Poster Presentation HUPO 2019 - 18th Human Proteome Organization World Congress

Coupling subcellular fractionation and basic reverse phase chromatography to achieve improved proteomic coverage (#962)

Rebekah Ziegman 1 , Keshava K. Datta 1 , Harsha Gowda 1 2 3
  1. QIMR, Herston, QLD, Australia
  2. School of Medicine, University of Queensland, Herston, QLD, Australia
  3. School of Biomedical Sciences, Faculty of Health, Queensland University of Technology, Brisbane, QLD, Australia

One of the main goals of global proteomic profiling studies is to achieve sufficient depth to identify and/or quantify all the proteins expressed in a cell or tissue type. LC-MS/MS analysis of tryptic digests from whole cell lysates often shows better coverage for high abundant proteins compared to low abundant proteins. Pre-fractionation methods using chromatography have been widely used to achieve greater depth in proteomics. However, these strategies often show greater coverage for most cytosolic proteins that are more abundant than nuclear proteins including transcription factors that are relatively less abundant. We reasoned that coupling a simple ultracentrifuge independent subcellular fractionation strategy with bRPLC based fractionation will provide better coverage of both cytosolic and nuclear proteins.

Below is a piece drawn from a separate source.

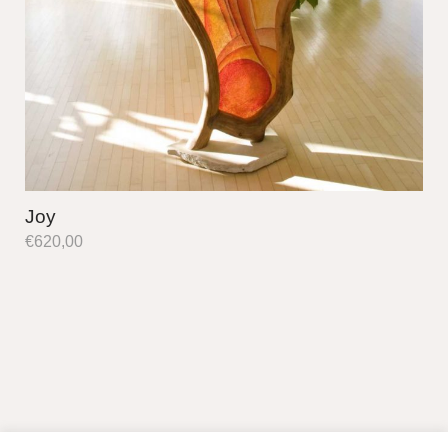
Joy
€
620,00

A simple method utilizing osmotic lysis and centrifugation was performed on human melanoma cell lines in order to separate them into nuclear and cytoplasmic fractions. These, along with whole cell lysates of the same cell lines were digested using trypsin and fractioned by bRPLC. 10% of each fraction was used for global proteome profiling and the remaining 90% was used for TiO2 based phosphopeptide enrichment. All the samples were subjected to LC-MS/MS analysis on Q Exactive HF-X Hybrid Quadrupole-Orbitrap mass spectrometer. MS/MS search was carried out using SEQUEST search algorithm in Proteome Discoverer software platform.

Coupling subcellular separation and bRPLC fractionation provided better proteome and phosphoproteome coverage for both cytosolic and nuclear proteins. The strategy also enabled identification of more peptides per protein increasing the confidence in these identifications. Better coverage was observed for low abundant proteins including transcription factors that are often underrepresented in global proteomic datasets. This study demonstrates a relatively easy strategy that can be employed for achieving better proteome and phosphoproteome coverage in global proteome profiling studies.